### WORK TASK:
Print every line of the listing below, starting with the line that holds "માંગવી જોઈએ. 25 જૂન, 1975ના રોજ જાહેર કરાયેલી" and going on through the line that holds "માફી માંગી નથી. માફી માંગો.", both included, and print nothing else.
[Start of section]
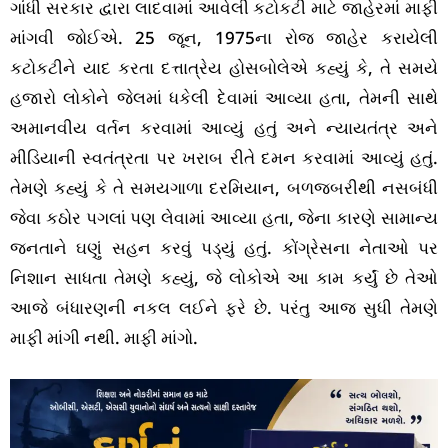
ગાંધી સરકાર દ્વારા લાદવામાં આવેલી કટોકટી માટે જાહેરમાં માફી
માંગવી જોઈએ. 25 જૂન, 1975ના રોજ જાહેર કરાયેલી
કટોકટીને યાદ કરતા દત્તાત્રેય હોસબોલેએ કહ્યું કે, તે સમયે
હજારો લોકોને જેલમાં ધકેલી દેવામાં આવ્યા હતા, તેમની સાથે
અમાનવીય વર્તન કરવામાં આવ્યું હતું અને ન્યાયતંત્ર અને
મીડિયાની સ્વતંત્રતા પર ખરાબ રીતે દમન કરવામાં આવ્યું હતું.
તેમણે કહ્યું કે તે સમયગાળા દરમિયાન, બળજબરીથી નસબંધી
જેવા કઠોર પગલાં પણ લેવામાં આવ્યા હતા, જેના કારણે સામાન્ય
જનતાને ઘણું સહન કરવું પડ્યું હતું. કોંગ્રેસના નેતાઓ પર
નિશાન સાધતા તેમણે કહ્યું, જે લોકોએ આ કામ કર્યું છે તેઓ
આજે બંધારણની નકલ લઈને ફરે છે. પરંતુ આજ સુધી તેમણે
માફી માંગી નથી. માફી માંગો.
[End of section]
[Start of section]
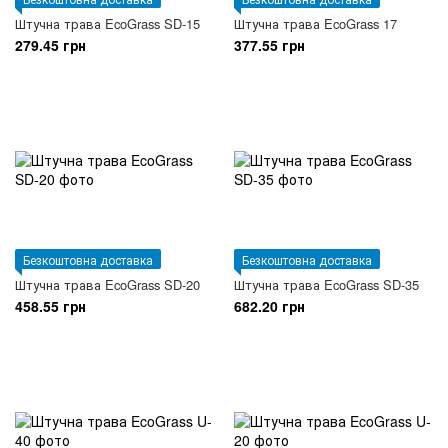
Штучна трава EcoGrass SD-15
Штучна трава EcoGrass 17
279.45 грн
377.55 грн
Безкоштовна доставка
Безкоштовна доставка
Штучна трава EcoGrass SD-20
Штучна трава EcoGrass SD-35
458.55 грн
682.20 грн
[End of section]
[Start of section]
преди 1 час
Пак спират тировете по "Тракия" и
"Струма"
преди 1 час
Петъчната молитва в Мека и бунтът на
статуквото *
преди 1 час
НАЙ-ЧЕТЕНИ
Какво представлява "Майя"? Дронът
[End of section]
### ANSWER BOX:
માંગવી જોઈએ. 25 જૂન, 1975ના રોજ જાહેર કરાયેલી
કટોકટીને યાદ કરતા દત્તાત્રેય હોસબોલેએ કહ્યું કે, તે સમયે
હજારો લોકોને જેલમાં ધકેલી દેવામાં આવ્યા હતા, તેમની સાથે
અમાનવીય વર્તન કરવામાં આવ્યું હતું અને ન્યાયતંત્ર અને
મીડિયાની સ્વતંત્રતા પર ખરાબ રીતે દમન કરવામાં આવ્યું હતું.
તેમણે કહ્યું કે તે સમયગાળા દરમિયાન, બળજબરીથી નસબંધી
જેવા કઠોર પગલાં પણ લેવામાં આવ્યા હતા, જેના કારણે સામાન્ય
જનતાને ઘણું સહન કરવું પડ્યું હતું. કોંગ્રેસના નેતાઓ પર
નિશાન સાધતા તેમણે કહ્યું, જે લોકોએ આ કામ કર્યું છે તેઓ
આજે બંધારણની નકલ લઈને ફરે છે. પરંતુ આજ સુધી તેમણે
માફી માંગી નથી. માફી માંગો.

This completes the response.